# Backfilling

Backfilling stats without thought would cause resource constraints on the Redshift cluster and DynamoDB tables.

This is because the cron environment queries Redshift on a regular interval to ensure users get the the freshest stats possible.

## Precautions

The processing of time series stats depends on the presence of sessions data in DynamoDB.

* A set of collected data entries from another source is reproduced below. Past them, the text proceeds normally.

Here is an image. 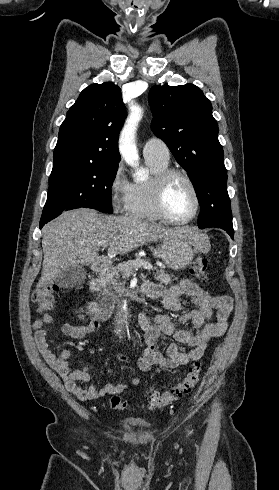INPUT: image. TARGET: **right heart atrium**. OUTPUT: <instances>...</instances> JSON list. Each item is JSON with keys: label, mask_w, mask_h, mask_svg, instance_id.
Returning a JSON list of instances; mask_svg holds the SVG:
<instances>
[{"label": "right heart atrium", "mask_w": 279, "mask_h": 490, "mask_svg": "<svg viewBox=\"0 0 279 490\" xmlns=\"http://www.w3.org/2000/svg\"><path fill=\"white\" fill-rule=\"evenodd\" d=\"M134 184L127 177L124 166L119 163L115 167L109 183V200L116 214L128 212L133 196Z\"/></svg>", "instance_id": "obj_1"}]
</instances>
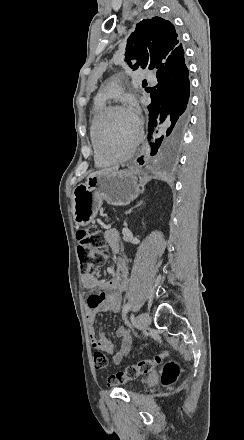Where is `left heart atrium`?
<instances>
[{
	"label": "left heart atrium",
	"instance_id": "39dd6f15",
	"mask_svg": "<svg viewBox=\"0 0 244 440\" xmlns=\"http://www.w3.org/2000/svg\"><path fill=\"white\" fill-rule=\"evenodd\" d=\"M127 114L128 121L134 130V136L139 135V128L142 123V113L141 109L137 103L132 102L125 110Z\"/></svg>",
	"mask_w": 244,
	"mask_h": 440
}]
</instances>
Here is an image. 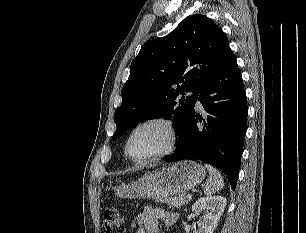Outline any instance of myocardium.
Listing matches in <instances>:
<instances>
[{"label":"myocardium","mask_w":306,"mask_h":233,"mask_svg":"<svg viewBox=\"0 0 306 233\" xmlns=\"http://www.w3.org/2000/svg\"><path fill=\"white\" fill-rule=\"evenodd\" d=\"M150 124H160L162 126L165 127V129L168 132V136H169V141H168V145L167 147L155 154L146 156V157H142V158H134L130 155L129 150H128V146H129V142L132 138V136L135 134L136 131H138L140 128L150 125ZM178 139H179V133H178V129L174 123V121L168 117L165 116H154V117H150L147 118L141 122H139L128 134L126 140H125V144H124V154L126 155V157L133 161V162H146V161H151L154 159H158V158H162L165 157L171 153H173L177 147L178 144Z\"/></svg>","instance_id":"myocardium-1"}]
</instances>
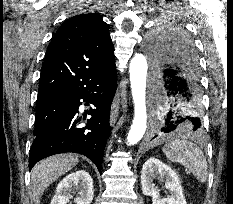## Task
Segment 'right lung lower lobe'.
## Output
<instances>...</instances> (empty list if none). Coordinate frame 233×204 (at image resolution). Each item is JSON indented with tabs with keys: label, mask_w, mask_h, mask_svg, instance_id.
Listing matches in <instances>:
<instances>
[{
	"label": "right lung lower lobe",
	"mask_w": 233,
	"mask_h": 204,
	"mask_svg": "<svg viewBox=\"0 0 233 204\" xmlns=\"http://www.w3.org/2000/svg\"><path fill=\"white\" fill-rule=\"evenodd\" d=\"M117 87L116 67L79 86L76 90L59 95L58 103L64 117L47 133L36 137L30 149L29 169L40 160L58 153L74 152L85 155L101 172L103 153L110 134V108ZM80 99L90 102L91 118L85 127H77Z\"/></svg>",
	"instance_id": "right-lung-lower-lobe-1"
}]
</instances>
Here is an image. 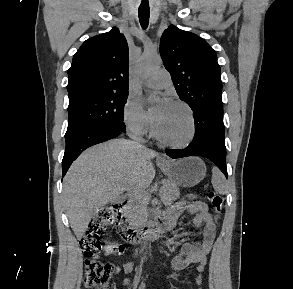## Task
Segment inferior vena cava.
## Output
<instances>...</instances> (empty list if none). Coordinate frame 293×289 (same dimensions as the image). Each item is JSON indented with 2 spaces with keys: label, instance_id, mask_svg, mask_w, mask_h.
Returning <instances> with one entry per match:
<instances>
[{
  "label": "inferior vena cava",
  "instance_id": "obj_1",
  "mask_svg": "<svg viewBox=\"0 0 293 289\" xmlns=\"http://www.w3.org/2000/svg\"><path fill=\"white\" fill-rule=\"evenodd\" d=\"M129 136L131 139H133L137 143L143 141L140 133L130 134Z\"/></svg>",
  "mask_w": 293,
  "mask_h": 289
}]
</instances>
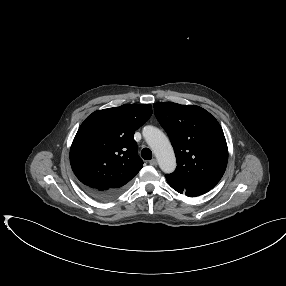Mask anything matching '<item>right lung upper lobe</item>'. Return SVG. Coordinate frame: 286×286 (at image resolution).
<instances>
[{
  "label": "right lung upper lobe",
  "mask_w": 286,
  "mask_h": 286,
  "mask_svg": "<svg viewBox=\"0 0 286 286\" xmlns=\"http://www.w3.org/2000/svg\"><path fill=\"white\" fill-rule=\"evenodd\" d=\"M152 115L150 104H125L93 112L70 149L72 170L83 186L125 189L143 166L135 131Z\"/></svg>",
  "instance_id": "cb5924a9"
}]
</instances>
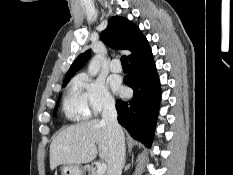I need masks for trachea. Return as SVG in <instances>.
<instances>
[{
  "mask_svg": "<svg viewBox=\"0 0 233 175\" xmlns=\"http://www.w3.org/2000/svg\"><path fill=\"white\" fill-rule=\"evenodd\" d=\"M121 64H122L123 67H129L127 56H122L121 57Z\"/></svg>",
  "mask_w": 233,
  "mask_h": 175,
  "instance_id": "obj_1",
  "label": "trachea"
}]
</instances>
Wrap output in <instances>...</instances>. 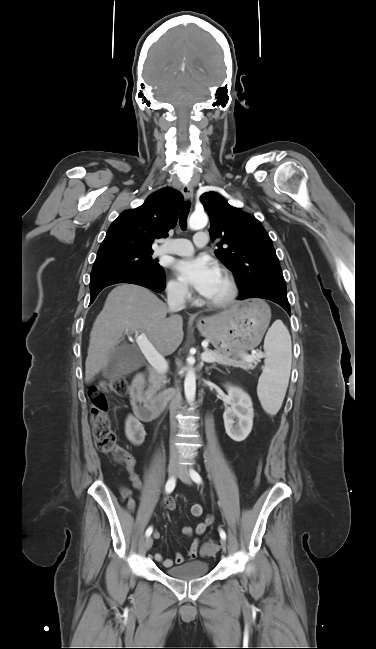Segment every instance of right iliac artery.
<instances>
[{"instance_id": "82829eb1", "label": "right iliac artery", "mask_w": 376, "mask_h": 649, "mask_svg": "<svg viewBox=\"0 0 376 649\" xmlns=\"http://www.w3.org/2000/svg\"><path fill=\"white\" fill-rule=\"evenodd\" d=\"M175 485H176V479H175L174 477H171V478L167 481V483H166V485H165V491H166V493H168V494L171 493V492L174 490ZM152 531H153V528H152V527H148V529L146 530V533H145L146 537H149V536L152 534Z\"/></svg>"}]
</instances>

When backfilling a certain time range, sessions data **must** be completely processed first (i.e. queried from Redshift and then inserted into DynamoDB), before the processing of any time series stats could be initiated.

## Steps
1. Connect to the VPN
1. From the Elastic Beanstalk console, for the **cron** environment, set the environment variable `BACKFILL_IN_PROGRESS` to `true`.

    - This pauses the **cron** environment's querying of Redshift to free up the Redshift cluster's availability.

2. Within the script file ([`cmd/backfill/main.go`](../cmd/backfill/main.go)), change the following parameters:

    - SQS queue URL for ingests ("production" or "staging")
    - Backfill time range
    - Specific stats to be backfilled

3. Run the backfill script:

    ```sh
    go run cmd/backfill/main.go
    ```

4. Monitor your backfilling progress via [Grafana](https://grafana.internal.justin.tv/dashboard/db/cb-semki?orgId=1&from=now-30m&to=now).

5. Reset the `BACKFILL_IN_PROGRESS` environment variable back to `false`.